=== Collected data ===
____

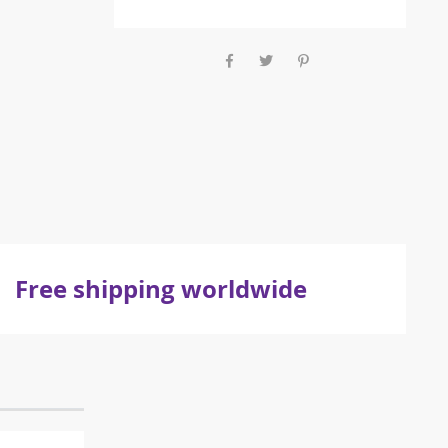
Free shipping worldwide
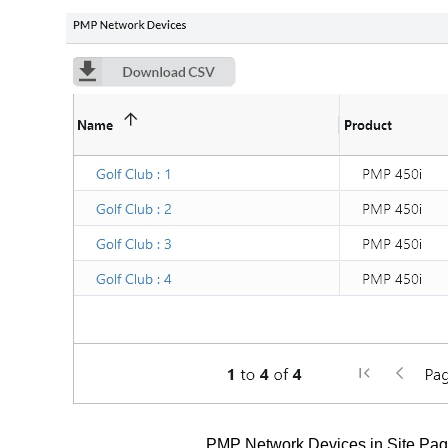
PMP Network Devices in Site Pa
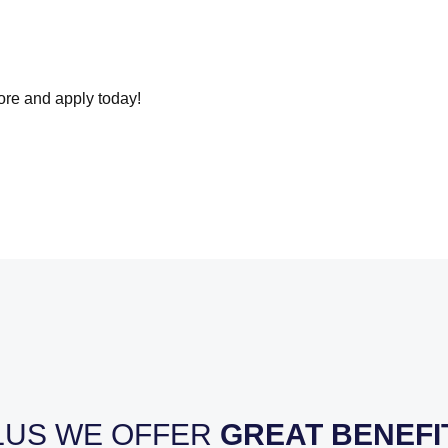
more and apply today!
LUS WE OFFER
GREAT BENEFI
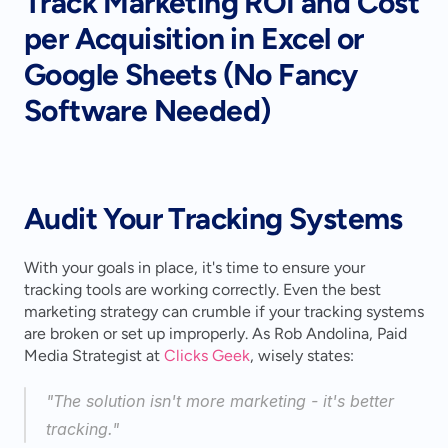
Track Marketing ROI and Cost 
per Acquisition in Excel or 
Google Sheets (No Fancy 
Software Needed)
Audit Your Tracking Systems
With your goals in place, it's time to ensure your 
tracking tools are working correctly. Even the best 
marketing strategy can crumble if your tracking systems 
are broken or set up improperly. As Rob Andolina, Paid 
Media Strategist at 
Clicks Geek
, wisely states:
"The solution isn't more marketing - it's better 
tracking." 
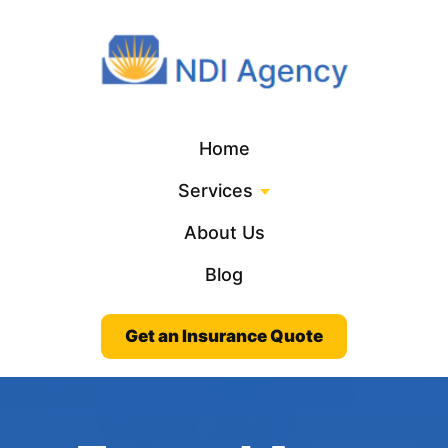
Home
Services
About Us
Blog
Get an Insurance Quote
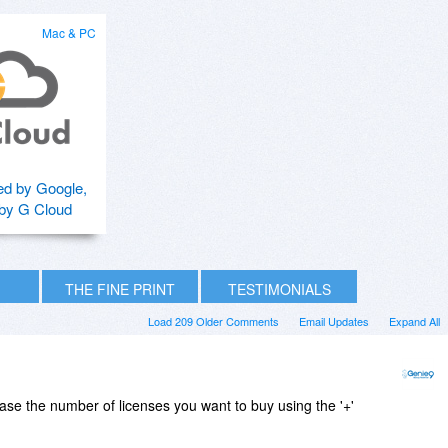
Mac & PC
d by Google,
by G Cloud
THE FINE PRINT
TESTIMONIALS
Load 209 Older Comments
Email Updates
Expand All
ease the number of licenses you want to buy using the '+'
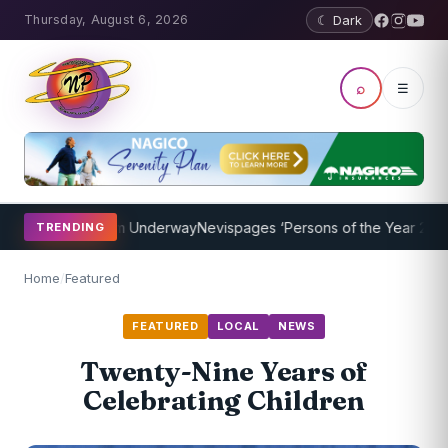
Thursday, August 6, 2026
☾ Dark
⌕
☰
hing Program Underway
Nevispages ‘Persons of the Year 2014’: Mr. L
TRENDING
Home
/
Featured
FEATURED
LOCAL
NEWS
Twenty-Nine Years of
Celebrating Children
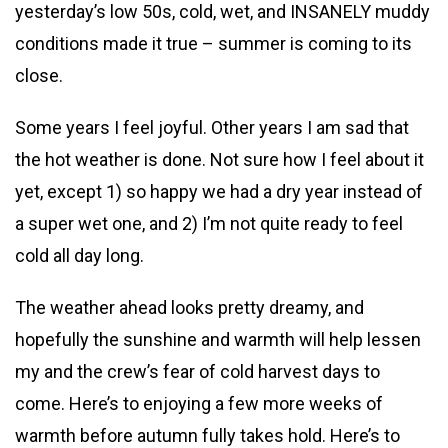
yesterday’s low 50s, cold, wet, and INSANELY muddy
conditions made it true – summer is coming to its
close.
Some years I feel joyful. Other years I am sad that
the hot weather is done. Not sure how I feel about it
yet, except 1) so happy we had a dry year instead of
a super wet one, and 2) I’m not quite ready to feel
cold all day long.
The weather ahead looks pretty dreamy, and
hopefully the sunshine and warmth will help lessen
my and the crew’s fear of cold harvest days to
come. Here’s to enjoying a few more weeks of
warmth before autumn fully takes hold. Here’s to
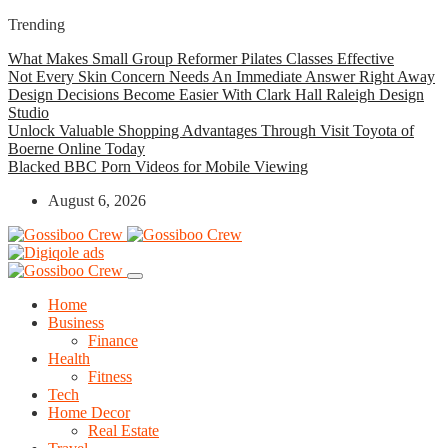
Trending
What Makes Small Group Reformer Pilates Classes Effective
Not Every Skin Concern Needs An Immediate Answer Right Away
Design Decisions Become Easier With Clark Hall Raleigh Design
Studio
Unlock Valuable Shopping Advantages Through Visit Toyota of
Boerne Online Today
Blacked BBC Porn Videos for Mobile Viewing
August 6, 2026
Home
Business
Finance
Health
Fitness
Tech
Home Decor
Real Estate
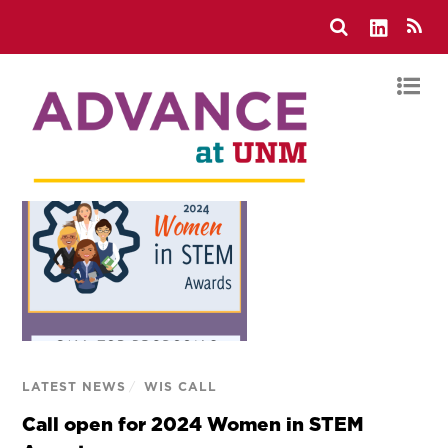
LATEST NEWS
/
WIS CALL
Call open for 2024 Women in STEM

____

=== Problem to work on ===
From the records above, copy only the lines running from the line holding "yet, except 1)" through the line holding "Not Every Skin", with no pictures.

=== Task solution ===
yet, except 1) so happy we had a dry year instead of
a super wet one, and 2) I’m not quite ready to feel
cold all day long.
The weather ahead looks pretty dreamy, and
hopefully the sunshine and warmth will help lessen
my and the crew’s fear of cold harvest days to
come. Here’s to enjoying a few more weeks of
warmth before autumn fully takes hold. Here’s to
Trending
What Makes Small Group Reformer Pilates Classes Effective
Not Every Skin Concern Needs An Immediate Answer Right Away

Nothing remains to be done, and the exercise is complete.